US20130173251A1

US20130173251A1 - Electronic device and natural language analysis method thereof

Info

Publication number: US20130173251A1
Application number: US13/710,480
Authority: US
Inventors: Yu-Kai Xiong; Xin Lu; Shih-Fang Wong; Hui-Feng Liu; Dong-Sheng Lv; Yu-Yong Zhang; Jian-Jian Zhu; Xiang-Lin Cheng; Xiao-Shan Zhou; Xuan-Fen Huang; An-Lin Jiang; Xin-Hua Li
Original assignee: Futaihua Industry Shenzhen Co Ltd; Hon Hai Precision Industry Co Ltd
Current assignee: Futaihua Industry Shenzhen Co Ltd; Hon Hai Precision Industry Co Ltd
Priority date: 2011-12-29
Filing date: 2012-12-11
Publication date: 2013-07-04
Also published as: CN103186522A; TW201327218A; TWI512503B; CN103186522B

Abstract

A natural language analysis method for an electronic device is provided. The language analysis method includes the steps of: receiving user inputs and generating signals; converting signals into textual information; segmenting the textual information into a number of vocabulary segments, each vocabulary segment including a number of separated vocabularies; retrieving the use frequency of each of vocabulary, sorting the vocabulary segments, and obtaining a first sorting of the number of vocabulary segments into descending order; segmenting the textual information into a number of sentence segmentations; obtaining a second sorting of the vocabulary segmentations, according to the number of sentence segmentations and the number of vocabulary segment results; and determining a reply to the textual information, according to the topmost result after the second sorting. An electronic device using the language analysis method is also provided.

Description

BACKGROUND

1. Technical Field
The present disclosure relates to an electronic device and a natural language analysis method thereof.
2. Description of Related Art
Some electronic devices with human-machine dialogue function, such as mobile phones, laptops, tablets, for example, are capable of voice interaction with users. How to exactly understand the natural language of users has been the challenge in artificial intelligence discipline for a long time. During the human-machine dialogue process, the electronic device segments a sentence of the user into pieces of words and/or phrases, analyzes the meanings of the sentence to exclude unreasonable meaning(s), then creates a machine readable interpretation language such as binary language, that is associated with the sentence of the user. The electronic device then understands the sentence of the user by using the created machine readable language and a vocabulary pre-stored therein, thus to obtain the meanings of the sentence of the user. However, misunderstandings often happen because of the complex nature of human language, in respect of accents and dialects.
Therefore, what is needed is an electronic device and a natural language analysis method thereof to alleviate the limitations described above.

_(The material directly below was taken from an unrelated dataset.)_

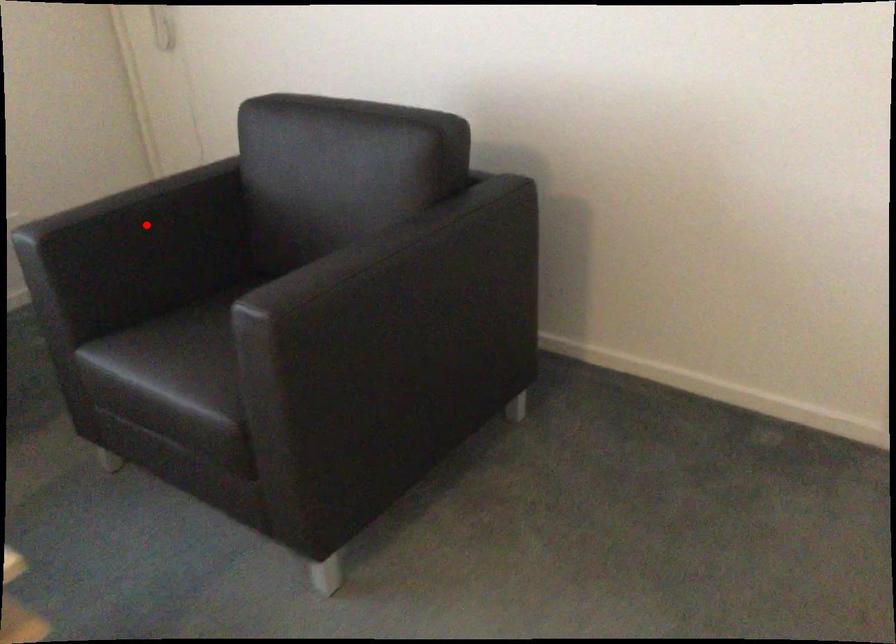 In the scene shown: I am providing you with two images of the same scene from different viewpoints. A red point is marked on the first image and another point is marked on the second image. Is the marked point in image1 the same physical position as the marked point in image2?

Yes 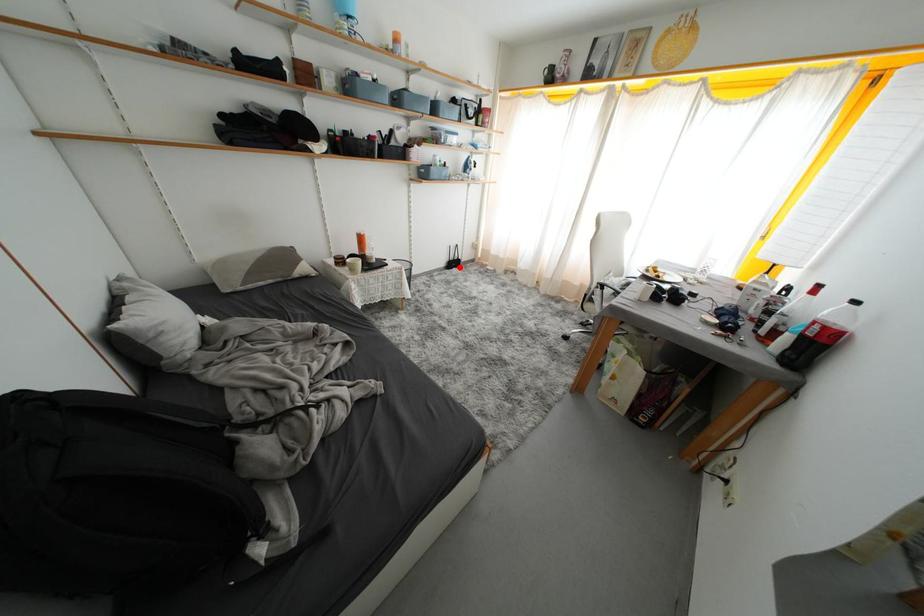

BRIEF DESCRIPTION OF THE DRAWINGS

The components in the drawings are not necessarily drawn to scale, the emphasis instead being placed upon clearly illustrating the principles of the present disclosure. Moreover, in the drawings, like reference numerals designate corresponding sections throughout the several views.

FIG. 1 is a block diagram of an electronic device in accordance with an exemplary embodiment.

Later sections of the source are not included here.